Firm proposes Taser-armed drones to stop school shootings
Taser developer Axon said this week it is working on building drones armed with the intoxicating electric weapons that can fly into schools and “help prevent the next Uvalde, Sandy Hook or Columbine.” But his own technology consultants soon regarded the idea as a dangerous fantasy.
The publicly traded company, which sells tasers and police cameras, last year brought the idea of a new police drone product to its Artificial Intelligence Ethics Council, a group of respected experts in technology, policing, and privacy.
Some of them expressed reservations about weaponizing drones in over-guarded communities of color. But they weren’t expecting Axon to announce Thursday that it wants to send those Taser-equipped drones into classrooms to prevent mass shootings by immobilizing an intruding gunman.
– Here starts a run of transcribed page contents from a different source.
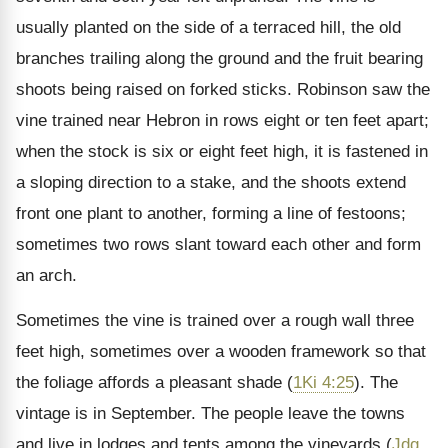
usually planted on the side of a terraced hill, the old
branches trailing along the ground and the fruit bearing
shoots being raised on forked sticks. Robinson saw the
vine trained near Hebron in rows eight or ten feet apart;
when the stock is six or eight feet high, it is fastened in
a sloping direction to a stake, and the shoots extend
front one plant to another, forming a line of festoons;
sometimes two rows slant toward each other and form
an arch.
Sometimes the vine is trained over a rough wall three
feet high, sometimes over a wooden framework so that
the foliage affords a pleasant shade (
1Ki 4:25
). The
vintage is in September. The people leave the towns
and live in lodges and tents among the vineyards (
Jdg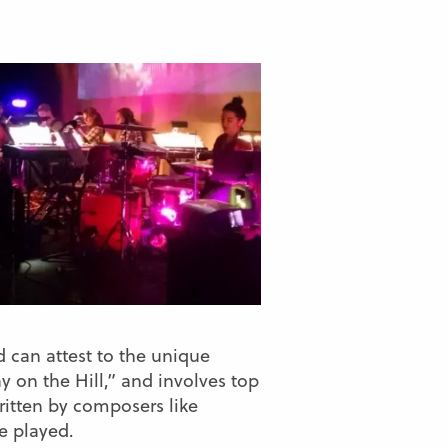
d can attest to the unique
y on the Hill,” and involves top
ritten by composers like
e played.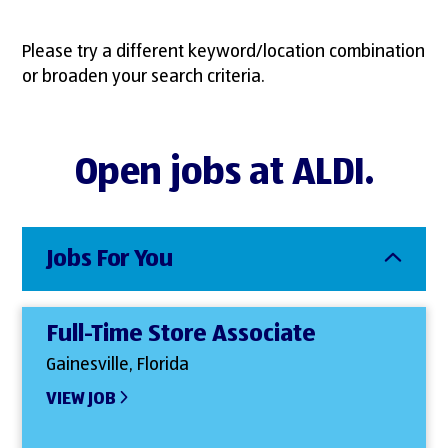
Please try a different keyword/location combination
or broaden your search criteria.
Open jobs at ALDI.
Jobs For You
Full-Time Store Associate
Gainesville, Florida
VIEW JOB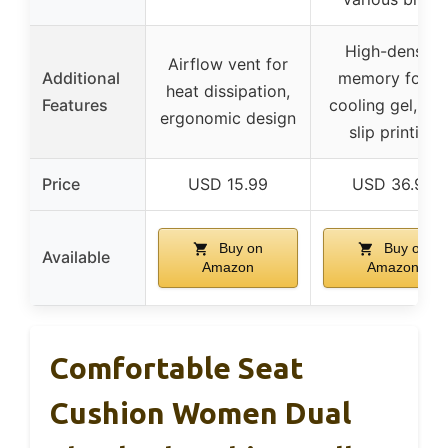
High-density
Airflow vent for
Additional
memory foam,
heat dissipation,
Features
cooling gel, no
ergonomic design
slip printing
Price
USD 15.99
USD 36.99
Buy on
Buy on
Available
Amazon
Amazon
Comfortable Seat
Cushion Women Dual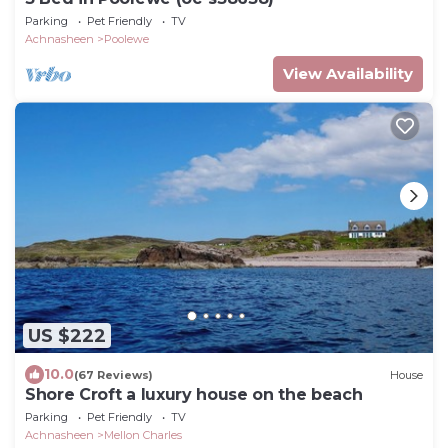
Parking
Pet Friendly
TV
Achnasheen
Poolewe
View Availability
US $222
10.0
(67 Reviews)
House
Shore Croft a luxury house on the beach
Parking
Pet Friendly
TV
Achnasheen
Mellon Charles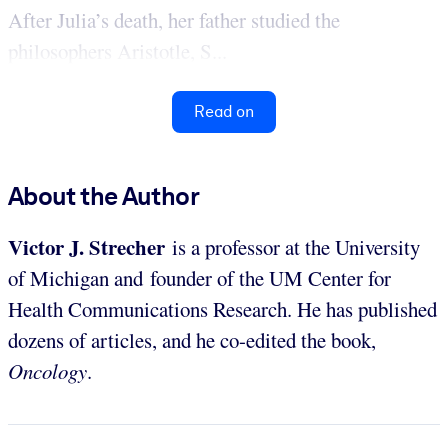
After Julia’s death, her father studied the
philosophers Aristotle, S...
Read on
About the Author
Victor J. Strecher
is a professor at the University
of Michigan and founder of the UM Center for
Health Communications Research. He has published
dozens of articles, and he co-edited the book,
Oncology
.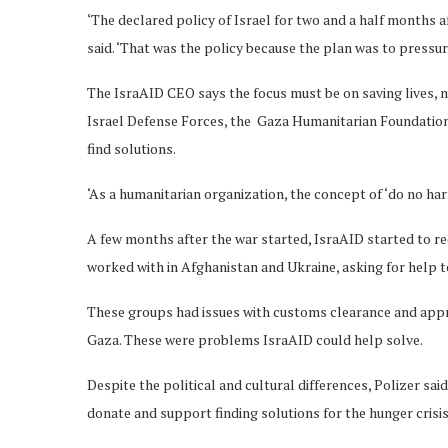
‘The declared policy of Israel for two and a half months a
said. ‘That was the policy because the plan was to pressu
The IsraAID CEO says the focus must be on saving lives, n
Israel Defense Forces, the Gaza Humanitarian Foundation
find solutions.
‘As a humanitarian organization, the concept of ‘do no harm
A few months after the war started, IsraAID started to r
worked with in Afghanistan and Ukraine, asking for help to 
These groups had issues with customs clearance and approv
Gaza. These were problems IsraAID could help solve.
Despite the political and cultural differences, Polizer sa
donate and support finding solutions for the hunger crisis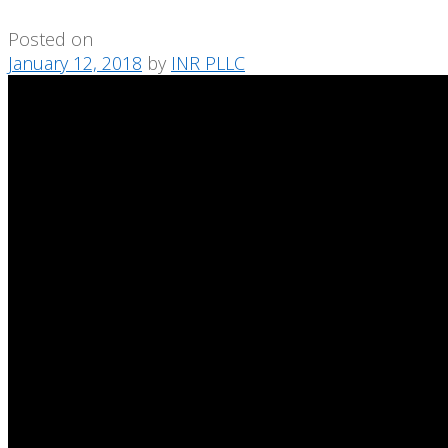
Posted on
January 12, 2018
by
INR PLLC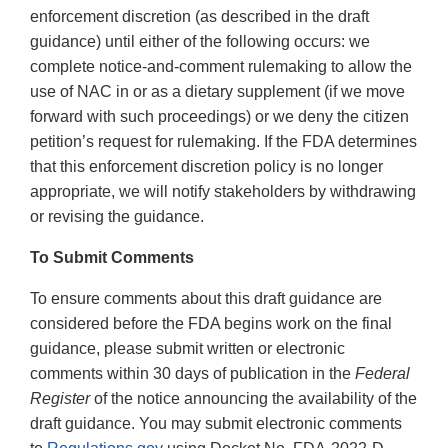
enforcement discretion (as described in the draft
guidance) until either of the following occurs: we
complete notice-and-comment rulemaking to allow the
use of NAC in or as a dietary supplement (if we move
forward with such proceedings) or we deny the citizen
petition’s request for rulemaking. If the FDA determines
that this enforcement discretion policy is no longer
appropriate, we will notify stakeholders by withdrawing
or revising the guidance.
To Submit Comments
To ensure comments about this draft guidance are
considered before the FDA begins work on the final
guidance, please submit written or electronic
comments within 30 days of publication in the
Federal
Register
of the notice announcing the availability of the
draft guidance. You may submit electronic comments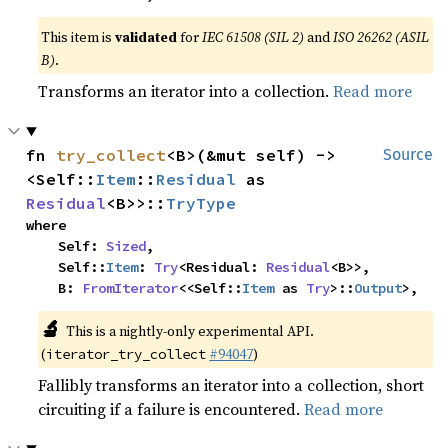
This item is
validated
for
IEC 61508 (SIL 2)
and
ISO 26262 (ASIL
B)
.
Transforms an iterator into a collection.
Read more
fn 
try_collect
<B>(&mut self) -> 
Source
<Self::
Item
::
Residual
 as 
Residual
<B>>::
TryType
where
Axon’s stock price rose with the news. But the announcement angered members of the ethics council, some of whom are now likely to quit in protest.
“This particular idea is insane,” said Barry Friedman, a law professor at New York University who serves on the Axon AI Ethics Board. Drones cannot fly through closed doors. The physical properties of the universe still hold true. So unless you have a drone in every classroom in America, which seems insane, the idea isn’t to work.”
Friedman said it was a “dangerous and fantastic idea” that went well beyond the Taser-equipped police drone proposal that board members — some of them former or current police officers — had been debating in recent months.
“We begged the company not to do it,” Friedman said of its announcement. “It was unnecessary and embarrassing.”
Board members who spoke to The Associated Press said they were surprised by the school drone proposal — which they learned only earlier this week — and forged a unanimous statement of concern that described Axon’s decision as “deeply regrettable.” The company tweeted the board’s dissent shortly after its announcement on Thursday.
“I wouldn’t be surprised if there were layoffs,” said another ethics board member, Ryan Calo, a law professor at the University of Washington. “I think everyone on the board has to choose whether they want to stay involved.”
Friedman and Calo described this week’s trial as a sharp reversal of the respectful relationship Axon executives have had with the board in recent years on controversial topics such as facial recognition — which Axon decided not to use in its body cameras — and automated license plate readers.
“Sometimes the company takes our advice, and sometimes it doesn’t,” Friedman said. “It is important that this happens after proper consultation and coordination. That was thrown out the window here.”
Axon founder and CEO Rick Smith said he first shared his idea of using technology to stop mass shootings in a graphic novel he wrote called “The End of Killing”.
“Now my company is working to make the idea a reality,” he wrote Friday in an introduction to an “Ask Me Anything” chat on the online forum Reddit to discuss the proposed Taser drones. One of his first questions was what to do if a gunner tries to take down the drone.
“I believe it will be quite difficult to hit a relatively small drone, but it could certainly happen,” Smith wrote. “In one sense, anything we do that distracts a shooter from victims and shoots a drone is probably a good thing.”